DIRECTIONS FOR THIS TASK:
Once the images are set aside, return every entry exactly.

RAW DATA:
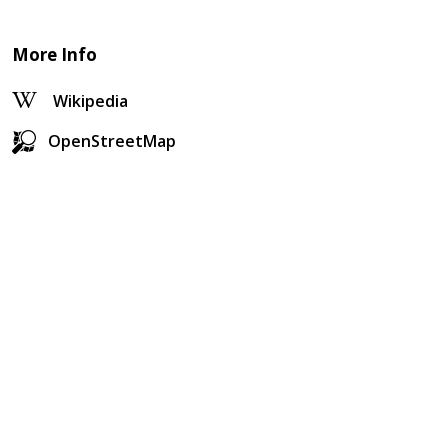
More Info
Wikipedia
OpenStreetMap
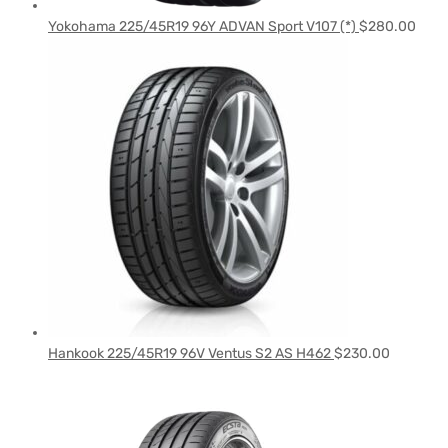
Yokohama 225/45R19 96Y ADVAN Sport V107 (*)
$
280.00
Hankook 225/45R19 96V Ventus S2 AS H462
$
230.00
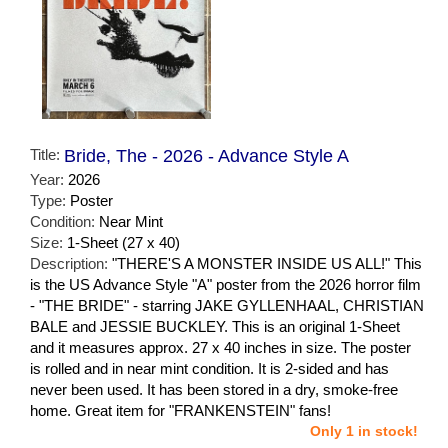
Title:
Bride, The - 2026 - Advance Style A
Year:
2026
Type:
Poster
Condition:
Near Mint
Size:
1-Sheet (27 x 40)
Description:
"THERE'S A MONSTER INSIDE US ALL!" This
is the US Advance Style "A" poster from the 2026 horror film
- "THE BRIDE" - starring JAKE GYLLENHAAL, CHRISTIAN
BALE and JESSIE BUCKLEY. This is an original 1-Sheet
and it measures approx. 27 x 40 inches in size. The poster
is rolled and in near mint condition. It is 2-sided and has
never been used. It has been stored in a dry, smoke-free
home. Great item for "FRANKENSTEIN" fans!
Only 1 in stock!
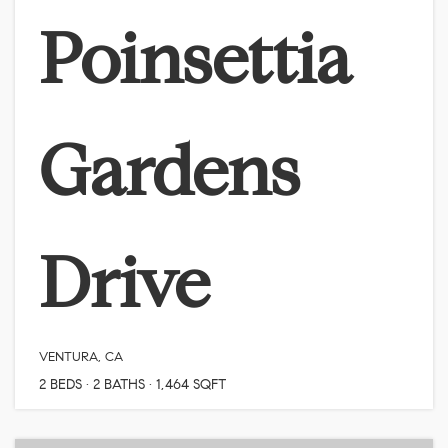
Poinsettia
Gardens
Drive
VENTURA, CA
2
BEDS
2
BATHS
1,464
SQFT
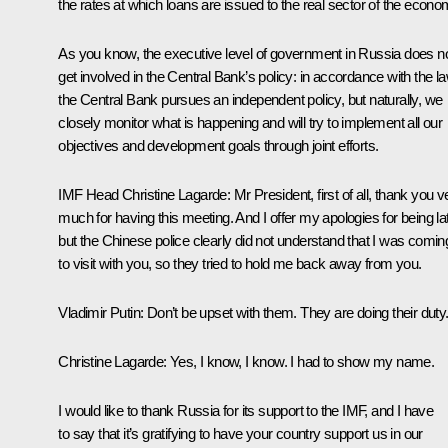
the rates at which loans are issued to the real sector of the econo
As you know, the executive level of government in Russia does n
get involved in the Central Bank’s policy: in accordance with the la
the Central Bank pursues an independent policy, but naturally, we
closely monitor what is happening and will try to implement all our
objectives and development goals through joint efforts.
IMF Head Christine Lagarde:
Mr President, first of all, thank you v
much for having this meeting. And I offer my apologies for being la
but the Chinese police clearly did not understand that I was comin
to visit with you, so they tried to hold me back away from you.
Vladimir Putin:
Don’t be upset with them. They are doing their duty
Christine Lagarde:
Yes, I know, I know. I had to show my name.
I would like to thank Russia for its support to the IMF, and I have
to say that it’s gratifying to have your country support us in our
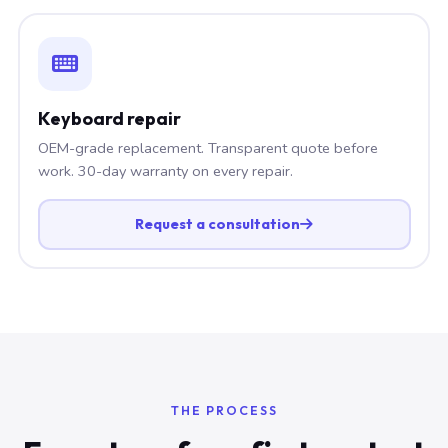
Keyboard repair
OEM-grade replacement. Transparent quote before
work. 30-day warranty on every repair.
Request a consultation
THE PROCESS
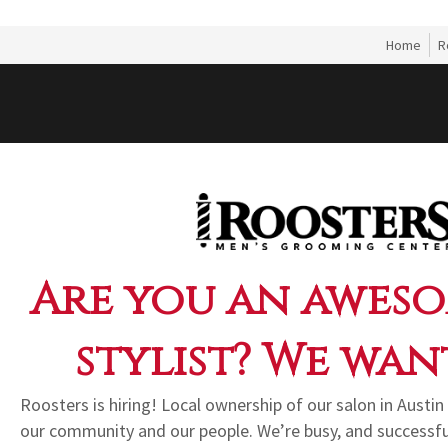
Home
R
Are you an aweso
stylist? We wan
Roosters is hiring! Local ownership of our salon in Aust
our community and our people. We’re busy, and successf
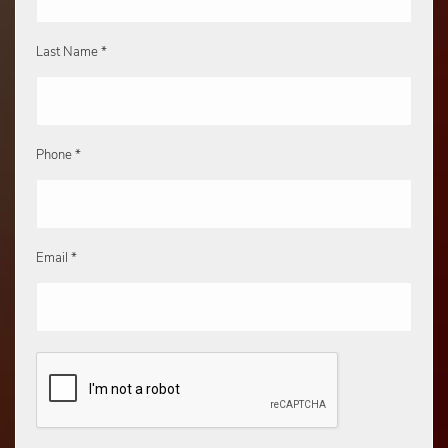
Last Name *
Phone *
Email *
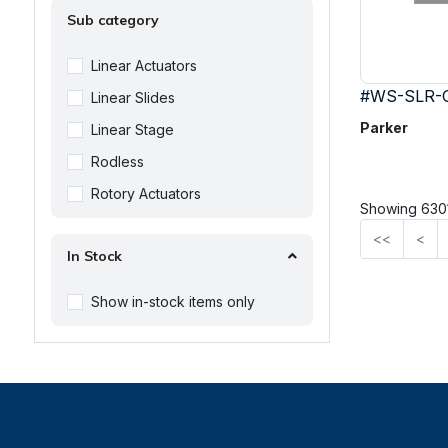
Sub category
Linear Actuators
#WS-SLR-
Linear Slides
Parker
Linear Stage
Rodless
Rotory Actuators
Showing 6301
<<
<
In Stock
Show in-stock items only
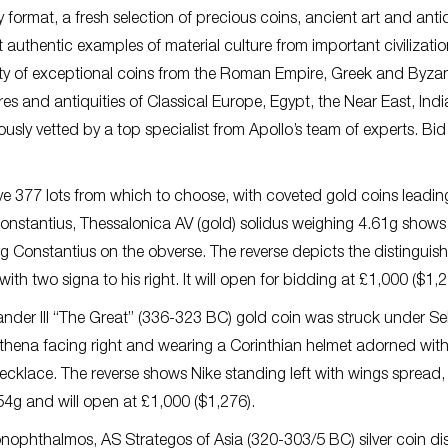
format, a fresh selection of precious coins, ancient art and antiq
est authentic examples of material culture from important civilizati
ty of exceptional coins from the Roman Empire, Greek and Byza
res and antiquities of Classical Europe, Egypt, the Near East, Indi
usly vetted by a top specialist from Apollo’s team of experts. Bid
e 377 lots from which to choose, with coveted gold coins leadin
Constantius, Thessalonica AV (gold) solidus weighing 4.61g shows
 Constantius on the obverse. The reverse depicts the distinguis
ith two signa to his right. It will open for bidding at £1,000 ($1,2
der III “The Great” (336-323 BC) gold coin was struck under Sel
 Athena facing right and wearing a Corinthian helmet adorned wit
necklace. The reverse shows Nike standing left with wings spread,
.54g and will open at £1,000 ($1,276).
ophthalmos, AS Strategos of Asia (320-303/5 BC) silver coin di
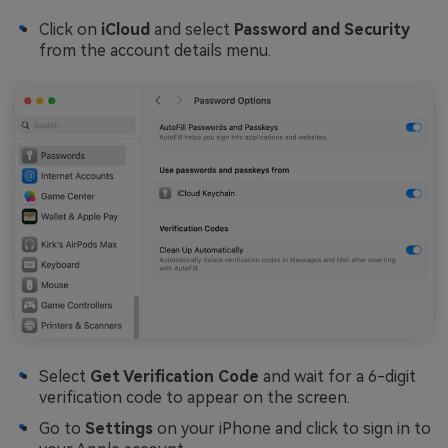
Click on
iCloud
and select
Password and Security
from the account details menu.
Select
Get Verification Code
and wait for a 6-digit
verification code to appear on the screen.
Go to
Settings
on your iPhone and click to sign in to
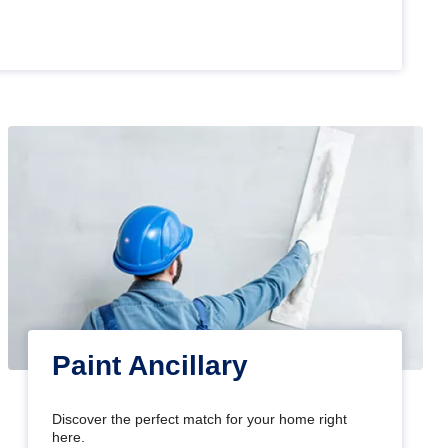
Paint Ancillary
Discover the perfect match for your home right
here.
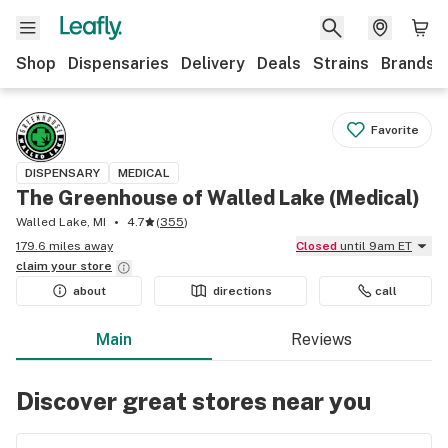
Shop
Dispensaries
Delivery
Deals
Strains
Brands
Favorite
DISPENSARY
MEDICAL
The Greenhouse of Walled Lake (Medical)
Walled Lake, MI
4.7
(
355
)
179.6 miles away
Closed
until 9am ET
claim your
store
about
directions
call
Main
Reviews
Discover great stores near you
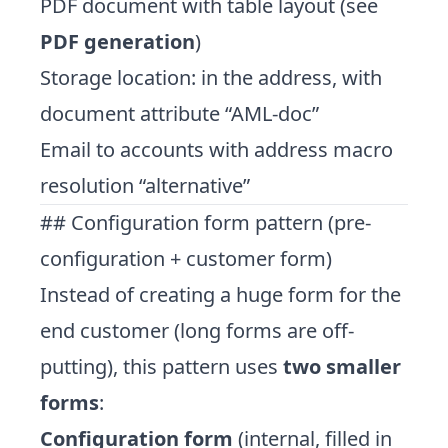
PDF document with table layout (see
PDF generation
)
Storage location: in the address, with
document attribute “AML-doc”
Email to accounts with address macro
resolution “alternative”
## Configuration form pattern (pre-
configuration + customer form)
Instead of creating a huge form for the
end customer (long forms are off-
putting), this pattern uses
two smaller
forms
:
Configuration form
(internal, filled in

RESPONSE TO THIS EXERCISE:
More Info
Wikipedia
OpenStreetMap
Yokohama 225/45R19 96Y ADVAN Sport V107 (*)
$
280.00
Hankook 225/45R19 96V Ventus S2 AS H462
$
230.00
Title:
Bride, The - 2026 - Advance Style A
Year:
2026
Type:
Poster
Condition:
Near Mint
Size:
1-Sheet (27 x 40)
Description:
"THERE'S A MONSTER INSIDE US ALL!" This
is the US Advance Style "A" poster from the 2026 horror film
- "THE BRIDE" - starring JAKE GYLLENHAAL, CHRISTIAN
BALE and JESSIE BUCKLEY. This is an original 1-Sheet
and it measures approx. 27 x 40 inches in size. The poster
is rolled and in near mint condition. It is 2-sided and has
never been used. It has been stored in a dry, smoke-free
home. Great item for "FRANKENSTEIN" fans!
Only 1 in stock!
Poinsettia
Gardens
Drive
VENTURA, CA
2
BEDS
2
BATHS
1,464
SQFT
the rates at which loans are issued to the real sector of the econo
As you know, the executive level of government in Russia does n
get involved in the Central Bank’s policy: in accordance with the la
the Central Bank pursues an independent policy, but naturally, we
closely monitor what is happening and will try to implement all our
objectives and development goals through joint efforts.
IMF Head Christine Lagarde:
Mr President, first of all, thank you v
much for having this meeting. And I offer my apologies for being la
but the Chinese police clearly did not understand that I was comin
to visit with you, so they tried to hold me back away from you.
Vladimir Putin:
Don’t be upset with them. They are doing their duty
Christine Lagarde:
Yes, I know, I know. I had to show my name.
I would like to thank Russia for its support to the IMF, and I have
to say that it’s gratifying to have your country support us in our
Keyboard repair
OEM-grade replacement. Transparent quote before
work. 30-day warranty on every repair.
Request a consultation
THE PROCESS
Home
R
Are you an aweso
stylist? We wan
Roosters is hiring! Local ownership of our salon in Aust
our community and our people. We’re busy, and successf
Last Name *
Phone *
Email *
Sub category
Linear Actuators
#WS-SLR-
Linear Slides
Parker
Linear Stage
Rodless
Rotory Actuators
Showing 6301
<<
<
In Stock
Show in-stock items only
format, a fresh selection of precious coins, ancient art and antiq
est authentic examples of material culture from important civilizati
ty of exceptional coins from the Roman Empire, Greek and Byza
res and antiquities of Classical Europe, Egypt, the Near East, Indi
usly vetted by a top specialist from Apollo’s team of experts. Bid
e 377 lots from which to choose, with coveted gold coins leadin
Constantius, Thessalonica AV (gold) solidus weighing 4.61g shows
 Constantius on the obverse. The reverse depicts the distinguis
ith two signa to his right. It will open for bidding at £1,000 ($1,2
der III “The Great” (336-323 BC) gold coin was struck under Sel
 Athena facing right and wearing a Corinthian helmet adorned wit
necklace. The reverse shows Nike standing left with wings spread,
.54g and will open at £1,000 ($1,276).
ophthalmos, AS Strategos of Asia (320-303/5 BC) silver coin di
Click on
iCloud
and select
Password and Security
from the account details menu.
Select
Get Verification Code
and wait for a 6-digit
verification code to appear on the screen.
Go to
Settings
on your iPhone and click to sign in to
Paint Ancillary
Discover the perfect match for your home right
here.
Shop
Dispensaries
Delivery
Deals
Strains
Brands
Favorite
DISPENSARY
MEDICAL
The Greenhouse of Walled Lake (Medical)
Walled Lake, MI
4.7
(
355
)
179.6 miles away
Closed
until 9am ET
claim your
store
about
directions
call
Main
Reviews
Discover great stores near you
PDF document with table layout (see
PDF generation
)
Storage location: in the address, with
document attribute “AML-doc”
Email to accounts with address macro
resolution “alternative”
## Configuration form pattern (pre-
configuration + customer form)
Instead of creating a huge form for the
end customer (long forms are off-
putting), this pattern uses
two smaller
forms
:
Configuration form
(internal, filled in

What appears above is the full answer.